The Hamilton Spectator

Former doctor’s sexual assault conviction quashed in appeal

- CARMELA FRAGOMENI cfragomeni@thespec.com 905-526-3392 | @CarmatTheS­pec

A former Hamilton pediatrici­an twice convicted of abusing teenage boys has had one of those conviction­s quashed by the Ontario Court of Appeal.

The decision released last week overturns Daniel Marshall’s conviction of Dec. 7, 2015, acquitting him of one count of sexual assault. He had been sentenced to pay a $5,000 fine. The acquittal came in the form of a written decision released Oct. 19 after the appeal was heard in May.

Judge Gloria Epstein acquitted Marshall after she ruled that Hamilton Superior Court Justice James Ramsay’s verdict was unreasonab­le because of his misapprehe­nsion of the expert evidence presented at trial.

Two experts at trial, one for the Crown and one for the defence, testified that touching an adolescent’s penis may be necessary in the particular exam the complainan­t needed. Ramsay, however, concluded Marshall did not need to couch the boy’s penis, Epstein wrote. The Court of Appeals judge added that Ramsay inferred this touching was for a sexual purpose.

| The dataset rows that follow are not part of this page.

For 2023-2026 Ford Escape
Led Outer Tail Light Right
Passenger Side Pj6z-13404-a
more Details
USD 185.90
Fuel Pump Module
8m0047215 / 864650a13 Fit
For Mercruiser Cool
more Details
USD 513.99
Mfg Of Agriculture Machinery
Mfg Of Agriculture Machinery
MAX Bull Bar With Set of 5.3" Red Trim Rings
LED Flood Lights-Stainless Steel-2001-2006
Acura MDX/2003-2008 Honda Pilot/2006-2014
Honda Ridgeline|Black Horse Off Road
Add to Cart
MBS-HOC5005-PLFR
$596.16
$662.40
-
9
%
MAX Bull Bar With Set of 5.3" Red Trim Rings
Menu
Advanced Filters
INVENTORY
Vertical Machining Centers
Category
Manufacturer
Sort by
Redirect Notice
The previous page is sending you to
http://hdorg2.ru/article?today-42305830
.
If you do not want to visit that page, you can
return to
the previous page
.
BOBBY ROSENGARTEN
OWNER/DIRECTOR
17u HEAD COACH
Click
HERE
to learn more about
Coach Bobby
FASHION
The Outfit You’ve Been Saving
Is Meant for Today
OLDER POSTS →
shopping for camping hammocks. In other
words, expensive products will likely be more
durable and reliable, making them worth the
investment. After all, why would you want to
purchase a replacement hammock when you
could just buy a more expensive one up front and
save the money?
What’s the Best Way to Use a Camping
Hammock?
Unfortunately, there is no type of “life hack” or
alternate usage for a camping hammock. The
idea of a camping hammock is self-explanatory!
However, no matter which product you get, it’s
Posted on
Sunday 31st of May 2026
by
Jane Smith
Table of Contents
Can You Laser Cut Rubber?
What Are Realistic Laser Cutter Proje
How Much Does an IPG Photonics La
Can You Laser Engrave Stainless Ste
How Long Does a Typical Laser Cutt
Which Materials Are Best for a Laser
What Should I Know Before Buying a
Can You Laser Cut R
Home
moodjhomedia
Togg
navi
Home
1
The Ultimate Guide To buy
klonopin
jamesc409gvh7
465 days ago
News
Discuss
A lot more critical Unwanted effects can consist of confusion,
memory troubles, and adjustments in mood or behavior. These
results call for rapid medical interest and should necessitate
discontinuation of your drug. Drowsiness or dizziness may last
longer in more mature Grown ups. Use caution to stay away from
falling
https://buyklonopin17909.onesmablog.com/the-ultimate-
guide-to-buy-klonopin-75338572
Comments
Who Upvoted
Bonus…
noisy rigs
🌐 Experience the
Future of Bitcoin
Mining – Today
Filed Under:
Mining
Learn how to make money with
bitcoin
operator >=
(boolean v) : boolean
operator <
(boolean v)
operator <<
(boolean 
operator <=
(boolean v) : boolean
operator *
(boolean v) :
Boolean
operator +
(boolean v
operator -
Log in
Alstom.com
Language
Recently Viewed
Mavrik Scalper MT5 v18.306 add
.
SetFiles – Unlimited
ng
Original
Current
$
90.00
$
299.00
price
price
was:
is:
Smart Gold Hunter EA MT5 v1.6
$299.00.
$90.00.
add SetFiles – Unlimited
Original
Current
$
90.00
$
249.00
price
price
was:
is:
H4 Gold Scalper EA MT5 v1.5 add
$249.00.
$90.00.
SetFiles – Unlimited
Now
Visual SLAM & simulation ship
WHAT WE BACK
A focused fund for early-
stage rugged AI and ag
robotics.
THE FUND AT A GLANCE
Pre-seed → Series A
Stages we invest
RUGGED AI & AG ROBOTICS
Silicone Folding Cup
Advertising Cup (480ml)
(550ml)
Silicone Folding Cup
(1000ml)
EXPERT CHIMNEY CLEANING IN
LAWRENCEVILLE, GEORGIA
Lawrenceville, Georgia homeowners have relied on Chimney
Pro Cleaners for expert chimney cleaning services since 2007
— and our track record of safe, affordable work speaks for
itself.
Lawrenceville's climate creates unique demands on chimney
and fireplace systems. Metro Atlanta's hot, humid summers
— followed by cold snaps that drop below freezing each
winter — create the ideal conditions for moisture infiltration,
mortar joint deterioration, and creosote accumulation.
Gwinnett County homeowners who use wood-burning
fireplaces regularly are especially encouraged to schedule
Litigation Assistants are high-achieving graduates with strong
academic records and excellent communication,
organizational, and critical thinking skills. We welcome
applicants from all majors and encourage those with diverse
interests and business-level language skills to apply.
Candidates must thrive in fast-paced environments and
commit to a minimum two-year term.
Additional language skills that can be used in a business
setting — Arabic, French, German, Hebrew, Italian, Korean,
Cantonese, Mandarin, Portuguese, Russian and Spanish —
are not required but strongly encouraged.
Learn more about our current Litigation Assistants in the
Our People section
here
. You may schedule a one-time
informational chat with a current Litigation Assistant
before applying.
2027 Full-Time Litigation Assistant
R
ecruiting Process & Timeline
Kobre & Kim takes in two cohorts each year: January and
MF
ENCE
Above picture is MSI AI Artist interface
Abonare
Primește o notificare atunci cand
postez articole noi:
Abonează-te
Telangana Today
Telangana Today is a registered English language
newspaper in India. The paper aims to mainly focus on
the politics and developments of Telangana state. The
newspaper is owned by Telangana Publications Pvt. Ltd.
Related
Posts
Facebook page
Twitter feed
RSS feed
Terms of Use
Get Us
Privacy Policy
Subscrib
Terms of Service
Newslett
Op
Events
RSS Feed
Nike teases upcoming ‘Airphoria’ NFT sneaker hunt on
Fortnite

Last July, the College of Physicians and Surgeons banned Marshall from the medical profession.

Marshall’s first conviction, in April 2013, on another count of sexual assault still stands after he lost an appeal of that one in July 2015. He was sentenced to eight months in jail.

That conviction is related to three incidents involving one victim, two at his home and one on a zip-lining excursion. The decision resulted from a trial on 32 sex crime charges based on allegation­s by 20 boys that Marshall touched them inappropri­ately during genital exams. He was convicted of just one count of sexual assault and acquitted of the others.